My mother is 85 and suffers from Alzheimer's. She is has a private pay room in a skilled care facility. Recently she was hospitalized and had surgery after she fell and broke her hip. She returned to the facility after a week in the hospital and was moved to a "medicare room" in the same area of the facility. She has received therapy for six weeks. This was the 4th room change in a 6 month time frame. The additional 20% of her care is covered by additional insurance. I was told that I only needed to move what she needed to the "medicare room" and she would be moved back to her private pay room after she completed her therapy.
I have received a bill from the facility for the full private pay rate for the room they were holding for my mother to return to after her medicare stay was exhausted. My question is this. Is it appropriate and common place for a facility to charge the full private pay rate to hold a room for a resident that is required to move to a medicare room for the care and therapy she has been ordered, even though there is no care provided for that room, no meals associated with that room and no cleaning or maintenance of that room. The facility is full and I was told that if we did not paid the full rate for her private pay room while she was absent from it there was no guarantee that there would be a private pay room for her after her stay in her medicare room was exhausted.

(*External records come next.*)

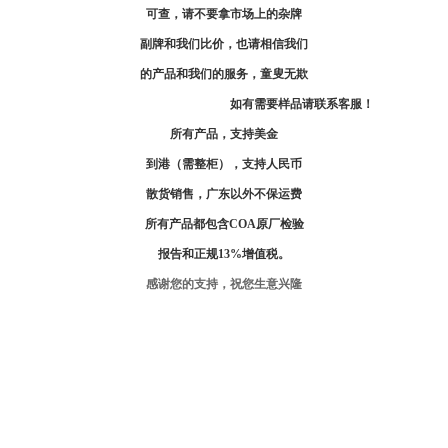
可查，请不要拿市场上的杂牌
副牌和我们比价，也请相信我们
的产品和我们的服务，童叟无欺
如有需要样品请联系客服！
所有产品，支持美金
到港（需整柜），支持人民币
散货销售，广东以外不保运费
所有产品都包含
COA
原厂检验
报告和正规
13%
增值税。
感谢您的支持，祝您生意兴隆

It's a financial issue; the facility is losing money if it could otherwise be renting that room to someone else. I don't like it either, but I understand the justification.
Babalou's suggestion is good; give up the room, but you take a chance that it might not be available when your mother returns. It's a gamble. If your mother and you are happy with the facility, it might be worth it to ensure that she returns there rather than change while probably already somewhat confused from dementia, and have to start over in a different facility.
And I hope your mother's recovery proceeds well.